Capitol Hill: First in nightlife, not necessarily first in the morning. The Mayor’s Office this Thursday announced new rules and procedure being put into place as part of the ongoing Seattle Nightlife Initiative.
We’ll have more on the noise code end of things in soon. In the meantime, starting Thursday night with a Capitol Hill-only rollout, Seattle parking payment machines with this blue and yellow label will allow drivers to pay for two hours the next morning for anybody with plans for overnight fun who doesn’t want to try to drive home in the wee hours. (UPDATE: Point of clarity — *all* pay stations in the city are enabled for the two hour grace period. We just got the promo stickers first)
One weak spot in the plan: You can’t buy the morning pass until 10 PM the night before. But we are also told the 24-hour-party people don’t really start motivating until midnight.
In the meantime, no update from East Precinct regarding the “meathead” ordinance designed to give officers a new tool to combat noisy late-night revelers with tickets and fines. Last we heard, enforcement of the rules on Capitol Hill was pending delayed training. So, in the meantime meatheads, please self police.
Here’s the announcement from Mayor Mike McGinn:
Mayor Mike McGinn today announced a pre-payment option for those who park their cars before going out. The mayor also updated the public on the Nightlife Initiative’s Code Compliance Team, taxi zones and a new Amplified Sound Rule for the city.
Starting today, April 21, people will see new blue and yellow informational stickers on the pay stations in the Pike-Pine and Capitol Hill neighborhoods. The stickers explain that after 10 p.m. two hours of parking for the following morning from 8 a.m. to 10 a.m. can be purchased to give drivers more time to get home safely and retrieve their vehicles the next day. The stickers will eventually be applied to all pay stations.
“There is nothing that restaurant and bar owners want more than a safe and vibrant nightlife,” said Quentin Ertel, owner of The Saint and Havana. “The cornerstone of a successful business is return customers, and the key to return customers is having them arrive home safely. The pre-payment option is a brilliant idea that takes great strides toward the goal of having fun and being safe. It’s a win for everybody involved.”
In addition, the City of Seattle will work with property owners and businesses in Downtown, Belltown, Pioneer Square, Broadway, University District and Ballard to set up late-night taxi zones. These new zones will provide a safe and visible sidewalk location for people to hail a taxi. This work is scheduled to take place over the next two to three months.
Another component of the Nightlife Initiative is a new Nighttime Amplified Sound Rule, which sets a limit of 65db(C) on noise affecting residential dwelling units. The new rule is the product of extensive community input and consultation with nightlife businesses. It includes incentives for businesses to mitigate noise complaints before facing fines and enforcement action. McGinn will conduct an annual review going forward, to ensure that rules are fairly enforced.
“The Nightlife Initiative grew out of a need to support our local businesses, encourage a safer nightlife experience and build urban vibrancy in Seattle,” said McGinn. “That’s why a comprehensive approach is so important.

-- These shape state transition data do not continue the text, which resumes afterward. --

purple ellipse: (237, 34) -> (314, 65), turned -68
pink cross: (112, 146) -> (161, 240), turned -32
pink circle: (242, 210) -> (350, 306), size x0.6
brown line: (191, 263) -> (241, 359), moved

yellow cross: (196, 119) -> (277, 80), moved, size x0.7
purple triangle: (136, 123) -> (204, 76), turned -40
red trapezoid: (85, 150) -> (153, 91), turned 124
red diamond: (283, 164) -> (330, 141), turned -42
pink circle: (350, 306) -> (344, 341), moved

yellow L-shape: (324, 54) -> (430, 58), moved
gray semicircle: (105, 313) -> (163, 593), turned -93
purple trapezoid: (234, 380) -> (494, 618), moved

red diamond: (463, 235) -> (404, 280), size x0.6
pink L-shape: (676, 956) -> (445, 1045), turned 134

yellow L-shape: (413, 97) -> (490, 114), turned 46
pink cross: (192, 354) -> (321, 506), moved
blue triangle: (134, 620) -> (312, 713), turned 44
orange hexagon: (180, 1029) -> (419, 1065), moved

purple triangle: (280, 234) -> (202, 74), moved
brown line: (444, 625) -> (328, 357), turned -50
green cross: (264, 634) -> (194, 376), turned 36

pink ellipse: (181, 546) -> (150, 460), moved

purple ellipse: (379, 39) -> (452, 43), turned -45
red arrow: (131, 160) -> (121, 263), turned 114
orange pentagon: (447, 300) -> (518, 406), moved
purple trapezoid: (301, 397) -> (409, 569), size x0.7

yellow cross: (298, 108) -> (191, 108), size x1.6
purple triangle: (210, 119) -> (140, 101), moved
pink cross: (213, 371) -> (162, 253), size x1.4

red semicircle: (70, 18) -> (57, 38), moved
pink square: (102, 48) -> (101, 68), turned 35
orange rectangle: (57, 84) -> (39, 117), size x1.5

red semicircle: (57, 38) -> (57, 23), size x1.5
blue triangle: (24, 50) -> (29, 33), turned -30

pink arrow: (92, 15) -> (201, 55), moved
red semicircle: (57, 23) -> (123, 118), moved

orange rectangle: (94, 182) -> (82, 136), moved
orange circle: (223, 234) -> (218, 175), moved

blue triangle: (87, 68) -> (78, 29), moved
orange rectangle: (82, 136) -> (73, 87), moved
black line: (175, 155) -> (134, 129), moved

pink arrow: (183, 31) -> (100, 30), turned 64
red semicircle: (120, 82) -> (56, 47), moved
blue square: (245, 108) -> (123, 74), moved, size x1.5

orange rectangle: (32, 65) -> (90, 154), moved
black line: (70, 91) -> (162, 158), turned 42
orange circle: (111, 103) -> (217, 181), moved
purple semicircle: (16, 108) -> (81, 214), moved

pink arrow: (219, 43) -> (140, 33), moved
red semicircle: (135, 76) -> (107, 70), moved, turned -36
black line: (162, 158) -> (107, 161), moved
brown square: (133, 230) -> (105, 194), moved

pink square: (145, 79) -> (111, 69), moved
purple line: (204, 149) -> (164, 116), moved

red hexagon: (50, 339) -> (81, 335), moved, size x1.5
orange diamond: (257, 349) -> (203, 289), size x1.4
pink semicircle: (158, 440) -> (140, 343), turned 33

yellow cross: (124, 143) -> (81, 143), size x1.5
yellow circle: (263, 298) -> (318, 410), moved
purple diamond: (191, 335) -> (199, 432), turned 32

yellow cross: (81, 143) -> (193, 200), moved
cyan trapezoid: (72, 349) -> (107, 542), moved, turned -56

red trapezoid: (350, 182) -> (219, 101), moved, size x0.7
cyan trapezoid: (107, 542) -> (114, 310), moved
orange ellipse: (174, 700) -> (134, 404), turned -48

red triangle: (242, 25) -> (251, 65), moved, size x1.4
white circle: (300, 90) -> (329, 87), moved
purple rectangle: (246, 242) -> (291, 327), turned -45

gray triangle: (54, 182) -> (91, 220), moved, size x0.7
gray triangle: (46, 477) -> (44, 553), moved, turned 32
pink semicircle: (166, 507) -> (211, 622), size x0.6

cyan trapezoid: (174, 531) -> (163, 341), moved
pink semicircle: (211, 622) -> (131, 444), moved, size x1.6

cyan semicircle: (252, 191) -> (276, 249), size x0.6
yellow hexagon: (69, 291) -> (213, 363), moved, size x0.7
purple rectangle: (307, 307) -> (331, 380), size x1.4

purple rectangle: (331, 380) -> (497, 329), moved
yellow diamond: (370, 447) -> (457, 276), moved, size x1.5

The eight components of the initiative all work together to build stronger neighborhoods, public safety and nightlife in our city.”
The Nightlife Initiative’s Code Compliance Team (CCT) has been hard at work. After extensive negotiations with the State, the Washington State Liquor Control Board last week approved the City’s request to include new public safety conditions in a nightclub liquor license. Going forward, the City will request that each nightclub show that it has (1) a written safety plan on file, (2) professional training for security personnel, and (3) compliance with fire code occupancy requirements, in order to obtain or renew a liquor license. At the mayor’s direction, the CCT also worked closely with Seattle Police to address neighborhood complaints concerning a series of “rave” parties at The Citadel, near Othello station. SPD has sent a nuisance letter to the owner of the property, and the owner is working to address the community’s concerns.